Update on Hakuho’s Injury

The Haru Jungyo – regional tour – started today with a dedication dohyo-iri and competition at Ise Grand Shrine, Mie prefecture.

Hakuho took this opportunity to answer media questions about his injury. As it turned out, he was diagnosed with a tear in the coracobrachialis, an inner muscle located near the short head of the biceps. This is a rare injury.

The Yokozuna says that the tear in this muscle should not prevent him from grabbing the mawashi or doing tsuppari, but flexing his arm “Popeye” style, gives him discomfort. His doctors presented him with a surgical option, but he decided against it, as “it takes too much time”. Instead he opted to rest the muscle.

He plans to consult with his doctors again in the days to come. However, he is not resting at home, but will continue the regional tour with the rest of the sekitori. Currently he is not participating in bouts, and at Ise he performed dohyo-iri and “the senshi vow”.

Update on Hakuho’s Injury

As you have all probably seen, Hakuho injured his arm in his match with Kakuryu on Haru Basho’s senshuraku. Injured to the extent that he could not lift the emperor’s cup and had to be assisted.

We may hear very little about this injury and his status, as the sumo world tends to be secretive about these things. Hakuho tends to be slightly more open about the state of his health, but only when he deems it appropriate. For example, in his post-yusho interview he revealed that he hurt his knee again on day 8 (fighting Tochiozan) and had to do day 9 and 10 on painkillers. In real time he was mum about this.

So at the moment, this is what we know: the injury is probably a muscle tear. It’s not clear whether complete or partial. The morning after the injury he has been able to lift the arm somewhat, but not to lift a glass of water.

Araiso oyakata – the former Kisenosato – wrote a basho summary for Sponichi, and had this to say about Hakuho’s injury:

The worrying part is the injury to his arm. I was on duty maintaining order during the yusho parade, and it must have been seriously painful, for him to say to me “It’s torn. Hurts, doesn’t it”?

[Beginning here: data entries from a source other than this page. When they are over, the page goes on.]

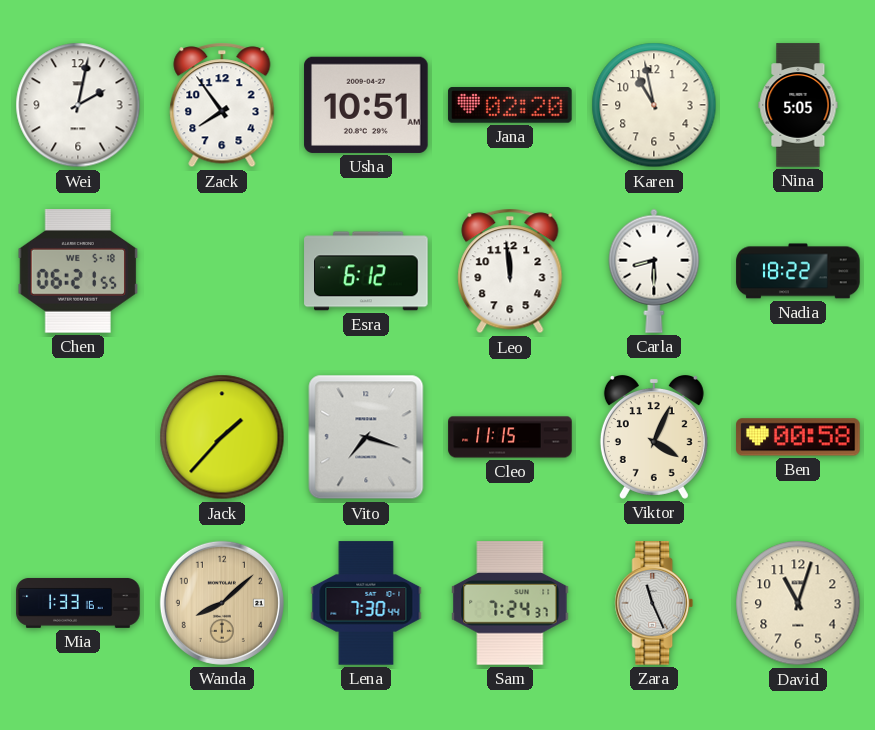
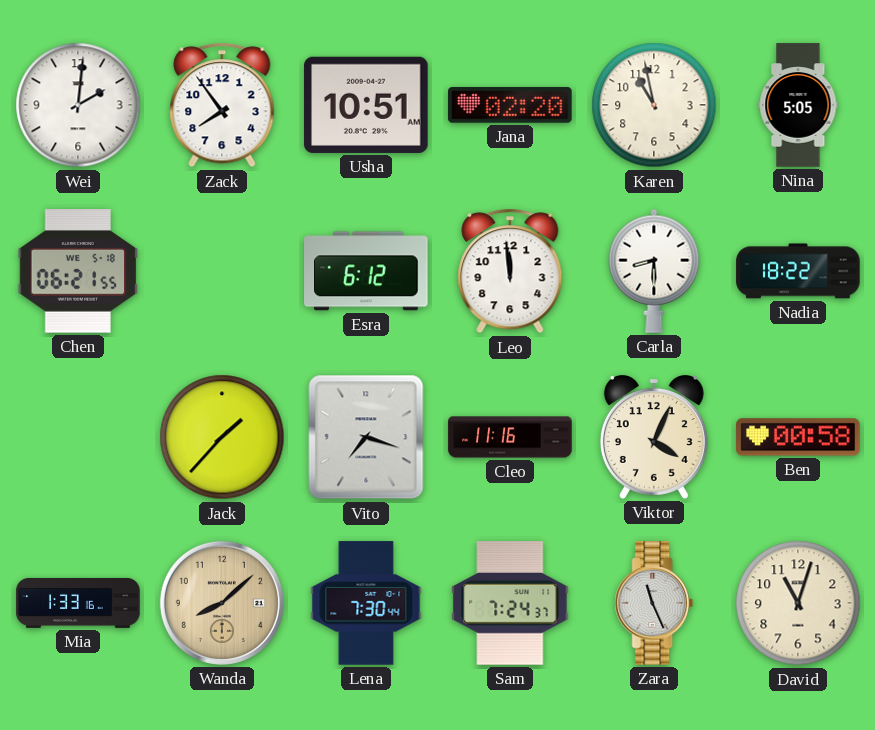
Wei: 2:02 -> 2:01
Cleo: 11:15 -> 11:16
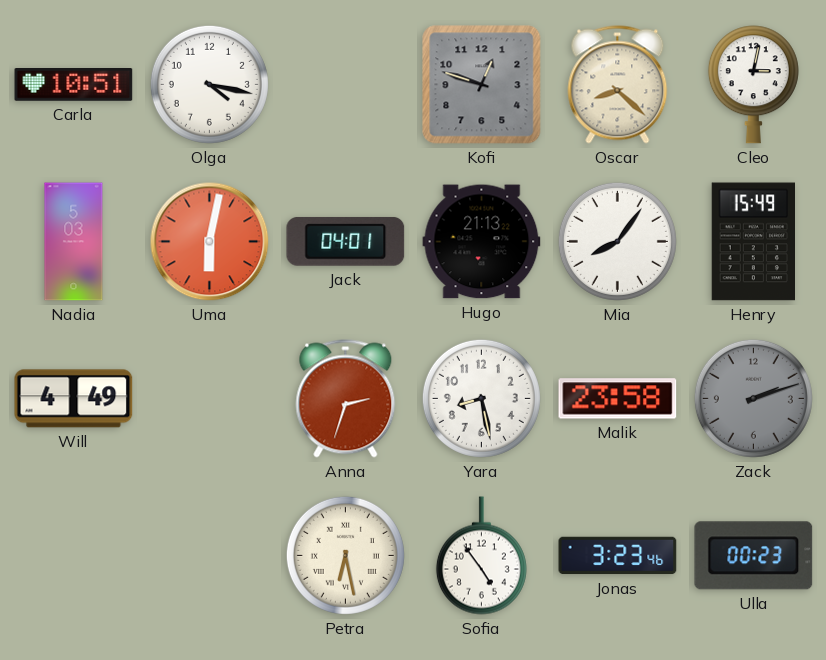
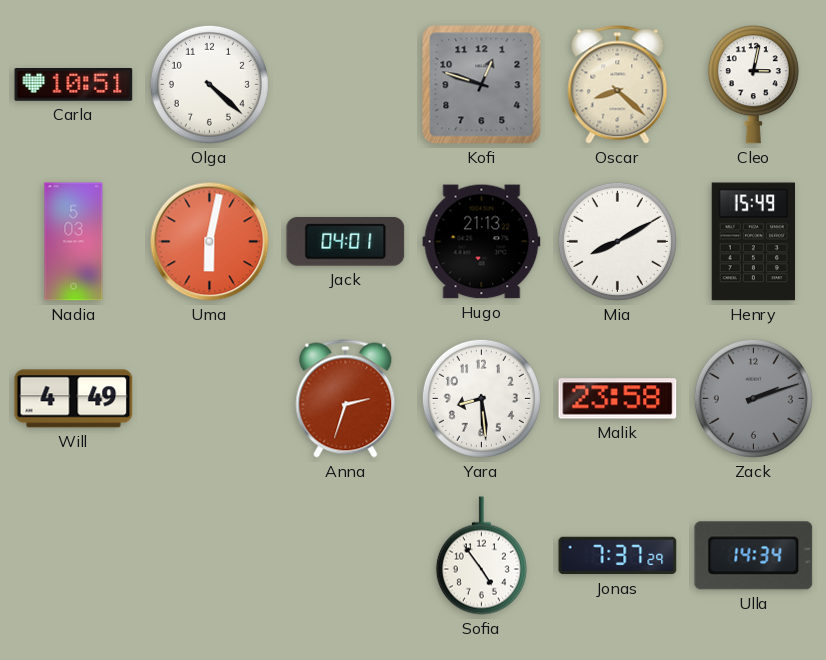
Olga: 4:17 -> 4:22
Mia: 8:06 -> 8:10
Yara: 8:28 -> 8:29
Petra: 6:28 -> none
Jonas: 3:23 -> 7:37
Ulla: 00:23 -> 14:34
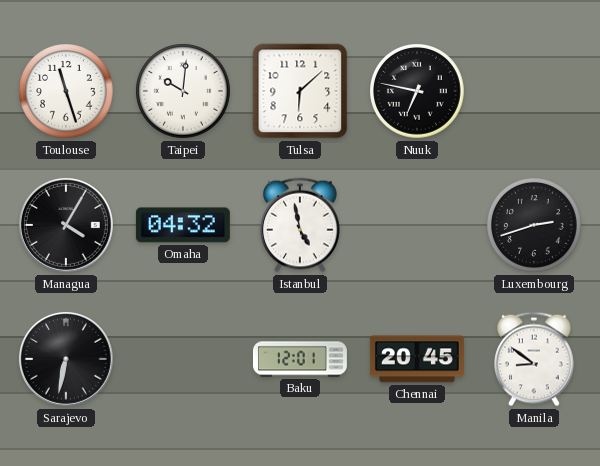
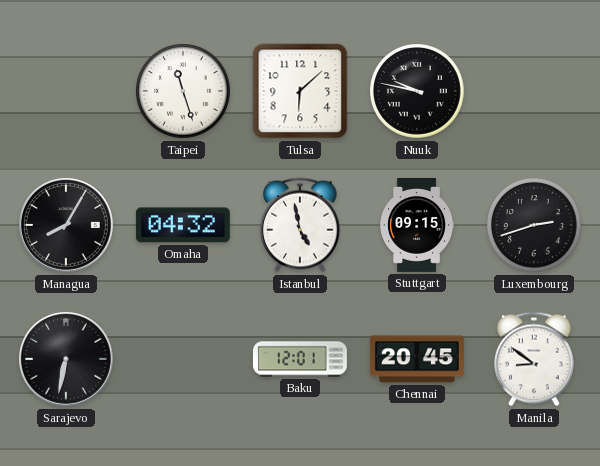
Toulouse: 11:27 -> none
Taipei: 10:01 -> 11:27
Nuuk: 6:47 -> 9:47
Managua: 4:05 -> 8:05
Stuttgart: none -> 09:15
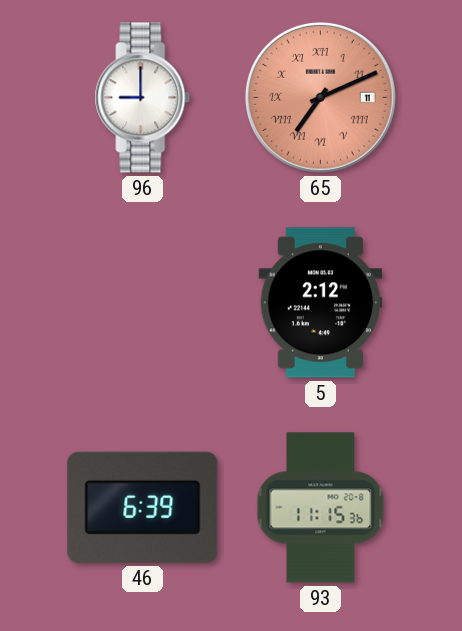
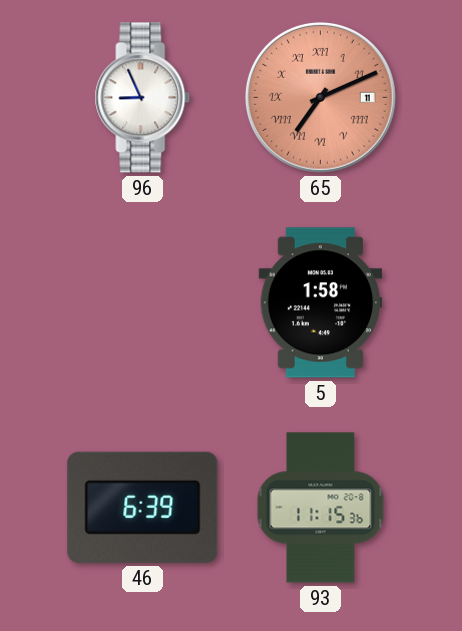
96: 9:00 -> 8:56
5: 2:12 -> 1:58
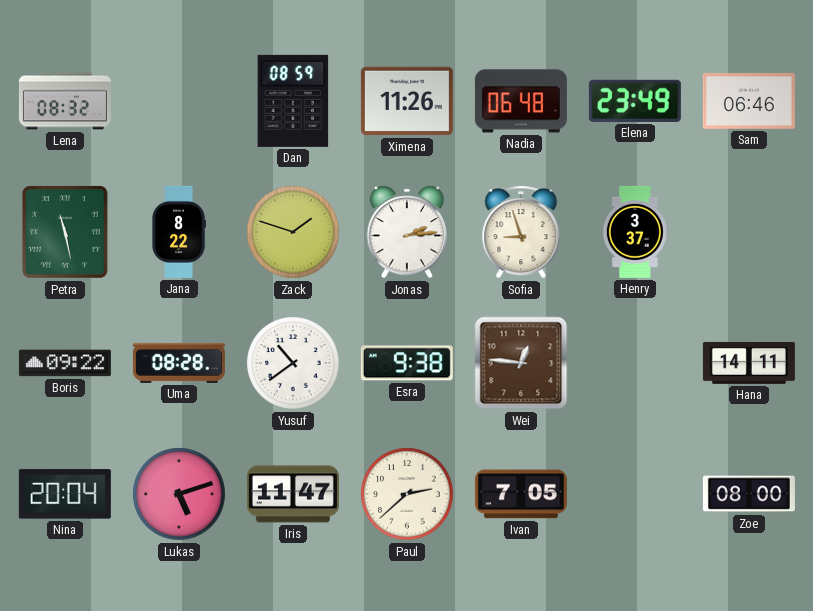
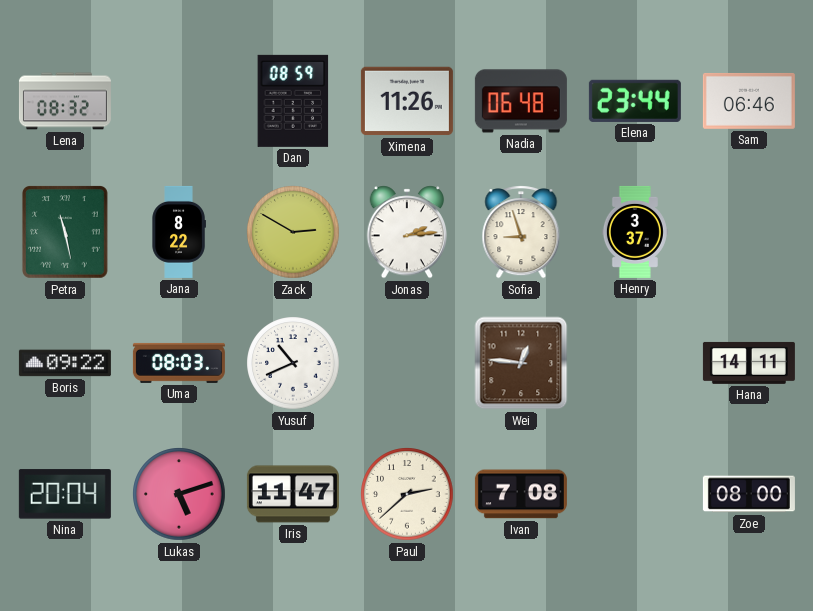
Elena: 23:49 -> 23:44
Zack: 1:48 -> 2:50
Uma: 08:28 -> 08:03
Yusuf: 10:39 -> 10:41
Esra: 9:38 -> none
Ivan: 7:05 -> 7:08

I have my own experience with torn muscles. If the injury is grave, it becomes hard to produce power with it – it may drop to 80%, 90%.

The yokozuna has been able to bring himself back from his knee injury to a yusho-winning level, so he knows how to take care of himself, but this is a worrying development.

Araiso oyakata, Sponichi Annex

At first the media reported that the Yokozuna will undergo further examinations. But in his morning interviews, it turned out he did not visit the hospital. “I was told this injury may be healed through rest, so I’m going to take a break from sumo for a while and rest it”. He also said he will decide whether to join the Jungyo in a few days.

This statement from him is quite worrying, as a muscle tear needs to be treated soon after injury or the window of opportunity will be missed. Furthermore, I would have expected him at least to go to hospital and be thoroughly checked – undergo an MRI, at least.

To sum up:

  • Possible muscle tear.
  • Currently unable to lift even a glass of water.
  • If he was checked by professionals, it was not at any facility that offers imaging.
  • Currently resting his arm and hoping it will improve.

Tachiai will keep monitoring the situation and we will update you on any changes.